The committee did not tackle what outcome measures the VA and DoD should use to assess treatment effectiveness.
“We don’t recommend specific measures and, in fact, defer to the National Quality Forum, but the PTSD checklist is certainly one that is used frequently by clinicians and researchers alike,” explained committee member Barbara O. Rothbaum, PhD, associate vice chair of clinical research, professor in psychiatry, and director of the trauma and anxiety recovery program at Emory University School of Medicine in Atlanta.
No Evidence Basis
In specialized and primary care settings, treatment should be guided by the VA/DoD Clinical Practice Guideline for Management of Post-Traumatic Stress, which provides guidelines for selecting an evidence-based treatment, managing comorbidities and using psychosocial treatments and pharmacotherapies that do not meet the requirements for first-line recommendations, according to the report. “The committee was concerned to learn that mental healthcare providers in both departments do not consistently provide evidence-based treatment at levels that would be expected in a high-performing PTSD management system,” and many patients do not receive the first-line treatments of prolonged exposure (PE) and cognitive processing therapy (CPT).

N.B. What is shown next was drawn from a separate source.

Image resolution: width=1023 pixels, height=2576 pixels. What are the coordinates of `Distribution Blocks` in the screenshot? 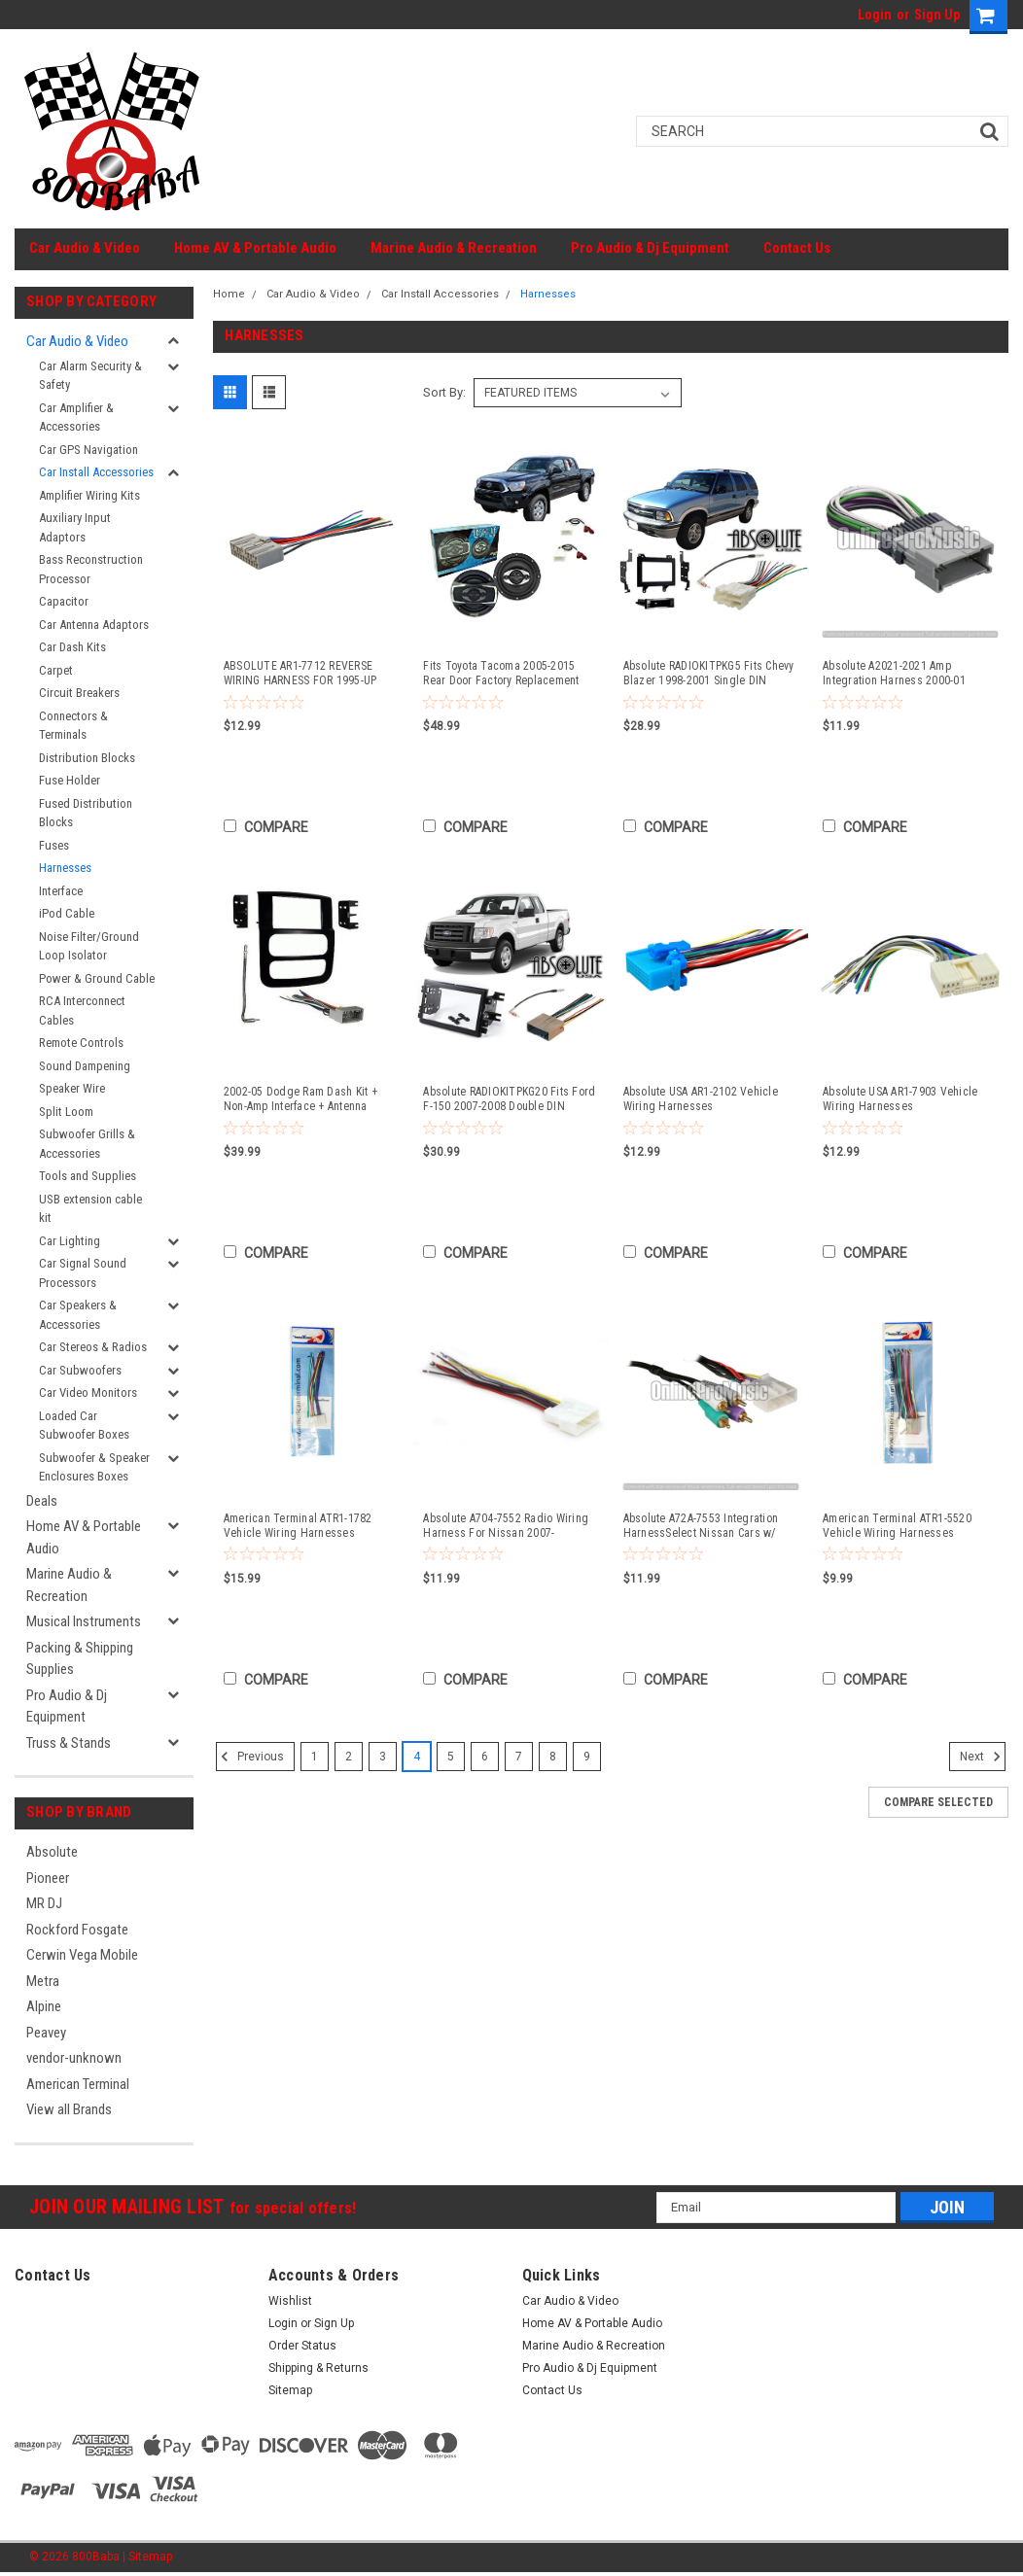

The IoM committee’s first report noted that PE, CPT, eye movement desensitization and reprocessing (EMDR) and stress inoculation training (SIT) are evidence-based treatments for PTSD, and they are recommended in the VA/DoD clinical practice guidance, Rothbaum noted.
Besides these recommended therapies, many other treatments are used that have not been validated by randomized clinical trials, Rothbaum told U.S. Medicine. Those treatments include “other types of cognitive behavioral therapy, in particular, and also group therapies and what are known as CAM — complementary and alternative medicine, such as yoga,” she said.
The authors wrote that servicemembers or veterans may not receive first-line psychotherapy because providers have heavy workloads and may lack time to schedule patients for the requisite number of visits in the recommended time frame or because patients are not prepared to enter trauma-focused therapy. In these instances, complementary and alternative therapies may engage patients in specialized PTSD programs. The authors expressed concern that the VA and DoD ensure that the adjunctive treatments did not deter patients from receiving first-line treatments.